Causing someone such as former Los Angeles Clippers owner Donald Sterling pain (in this case, by forcing him to sell his team) may be the most effective way to bring about change. But that tactic is not always necessary, nor always the most effective long-term choice when it comes to ignorance or to bungling progressive allies, like Handler.
For all the incidents both Chait and I cite, I think America’s public sphere will remain vibrant and fractious. What does worry me about these debates over speech is the possibility that they signal not an imminent takeover by the shadowy speech police, but a real and demoralizing sense of defeat on the left.
It’s easy, for example, to mock trigger warnings as a sign of what Chait calls “a central tenet of the first p.c. movement: that people should be expected to treat even faintly unpleasant ideas or behaviors as full-scale offenses.” But in a world where members of marginalized communities do experience regular slights and hostilities, there is really something quite modest about the hope that a few spaces can be made to feel predictable. What should make us anxious about the proliferation of requests for trigger warnings is the possibility that these requests signal a deep pessimism about the prospect of making the rest of the world a kinder and more just place.
I feel the same way about calls to believe the testimony of rape victims, no matter what the evidence might suggest. That idea cropped up after reporters at The Washington Post cast doubt on a Rolling Stone story about an alleged rape at the University of Virginia. This stance seems to open feminists to attack and embarrassment. More worrisome, though, is the sense that we’re offering up faith in survivor’s stories because it’s so difficult to promise them anything else. If we don’t have much hope that we can convince the police to treat victims with more sympathy, or that we can eliminate the rape kit backlog, or that we can reach consensus on how private institutions such as colleges and universities should respond to failures of the criminal justice system, then all we can give victims is emotional support.
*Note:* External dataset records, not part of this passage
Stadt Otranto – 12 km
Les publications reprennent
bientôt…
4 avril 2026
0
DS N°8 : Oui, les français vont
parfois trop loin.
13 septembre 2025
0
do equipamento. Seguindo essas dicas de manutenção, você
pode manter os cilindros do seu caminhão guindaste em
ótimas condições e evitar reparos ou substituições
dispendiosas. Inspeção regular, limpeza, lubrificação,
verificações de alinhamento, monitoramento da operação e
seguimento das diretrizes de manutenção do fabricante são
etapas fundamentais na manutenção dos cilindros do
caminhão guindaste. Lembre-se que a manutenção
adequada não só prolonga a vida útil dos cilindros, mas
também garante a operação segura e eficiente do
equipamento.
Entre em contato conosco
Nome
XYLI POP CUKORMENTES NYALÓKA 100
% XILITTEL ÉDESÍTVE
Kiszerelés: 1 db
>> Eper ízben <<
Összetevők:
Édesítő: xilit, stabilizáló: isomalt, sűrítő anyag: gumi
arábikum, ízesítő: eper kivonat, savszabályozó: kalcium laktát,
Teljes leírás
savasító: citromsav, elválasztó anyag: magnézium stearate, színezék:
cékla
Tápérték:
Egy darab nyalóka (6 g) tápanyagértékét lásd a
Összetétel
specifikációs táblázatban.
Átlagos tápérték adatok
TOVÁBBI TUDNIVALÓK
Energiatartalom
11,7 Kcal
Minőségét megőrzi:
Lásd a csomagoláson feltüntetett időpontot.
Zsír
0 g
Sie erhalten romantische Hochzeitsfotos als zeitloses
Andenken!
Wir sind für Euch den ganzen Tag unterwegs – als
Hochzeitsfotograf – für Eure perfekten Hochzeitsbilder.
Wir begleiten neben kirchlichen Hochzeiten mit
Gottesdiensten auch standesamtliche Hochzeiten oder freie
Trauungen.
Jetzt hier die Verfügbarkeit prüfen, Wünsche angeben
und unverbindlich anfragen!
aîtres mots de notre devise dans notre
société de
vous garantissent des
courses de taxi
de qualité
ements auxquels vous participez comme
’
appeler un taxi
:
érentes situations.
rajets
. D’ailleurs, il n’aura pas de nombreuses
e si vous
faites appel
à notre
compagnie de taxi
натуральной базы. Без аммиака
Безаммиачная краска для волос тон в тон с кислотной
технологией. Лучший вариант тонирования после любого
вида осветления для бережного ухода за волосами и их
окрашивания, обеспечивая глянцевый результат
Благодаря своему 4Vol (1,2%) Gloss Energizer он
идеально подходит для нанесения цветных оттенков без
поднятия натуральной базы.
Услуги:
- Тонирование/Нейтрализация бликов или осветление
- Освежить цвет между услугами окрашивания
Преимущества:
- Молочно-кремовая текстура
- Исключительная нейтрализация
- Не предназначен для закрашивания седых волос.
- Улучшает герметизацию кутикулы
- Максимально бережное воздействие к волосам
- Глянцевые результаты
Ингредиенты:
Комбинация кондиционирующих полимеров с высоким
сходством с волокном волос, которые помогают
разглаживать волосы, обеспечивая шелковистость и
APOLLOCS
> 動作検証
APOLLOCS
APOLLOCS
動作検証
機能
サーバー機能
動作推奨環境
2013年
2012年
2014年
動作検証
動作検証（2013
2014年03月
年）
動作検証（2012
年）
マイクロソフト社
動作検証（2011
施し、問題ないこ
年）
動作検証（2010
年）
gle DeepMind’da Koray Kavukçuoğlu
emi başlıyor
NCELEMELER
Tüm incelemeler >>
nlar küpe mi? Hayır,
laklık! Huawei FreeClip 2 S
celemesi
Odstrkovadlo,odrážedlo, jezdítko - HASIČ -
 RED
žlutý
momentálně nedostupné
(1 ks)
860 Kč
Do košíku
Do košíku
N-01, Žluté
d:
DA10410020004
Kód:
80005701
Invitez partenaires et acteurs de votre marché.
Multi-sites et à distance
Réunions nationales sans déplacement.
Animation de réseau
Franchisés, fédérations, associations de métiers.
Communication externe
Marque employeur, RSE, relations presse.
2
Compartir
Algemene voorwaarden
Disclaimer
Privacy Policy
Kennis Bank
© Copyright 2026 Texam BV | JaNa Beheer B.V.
None of this is to say that people who are fighting hard to change the terms of discourse aren’t also doing meaningful work to remedy material inequality. You can call for the cancellation of a performance of “The Vagina Monologues” or suggest that abortion advocates shouldn’t use the word “vagina” in a fundraiser — both positions I disagree with — while also working to improve health-care access for transgender people.
And shifting the language people use to refer to native Americans, LGBT people or African Americans certainly can help shift norms in ways that make it easier to accomplish policy victories. It may be some time before we can see whether these debates about language and safe spaces result in effective pushes for equality, or whether they are terms of a negotiated surrender in the face of Republican domination of state legislatures and a deadlocked Congress. But while we wait to find out, Chait and those who agree with him might do well to acknowledge that these are fairly moderate requests — no matter the terms in which they’re stated — rather than radical ones.
For all I tend to find Chait’s vision of liberalism rather crabbed, there’s something idealistic about his conviction that reasonable debate will prevail promptly against the intransigence of history, without the added spurs of radicalism and intemperate language and positions. The current battles in certain sectors of the left have real costs in burned-out activists and alienated potential allies. But Chait is going to need better evidence if he wants to argue that what’s nice is a better, faster route to what’s right.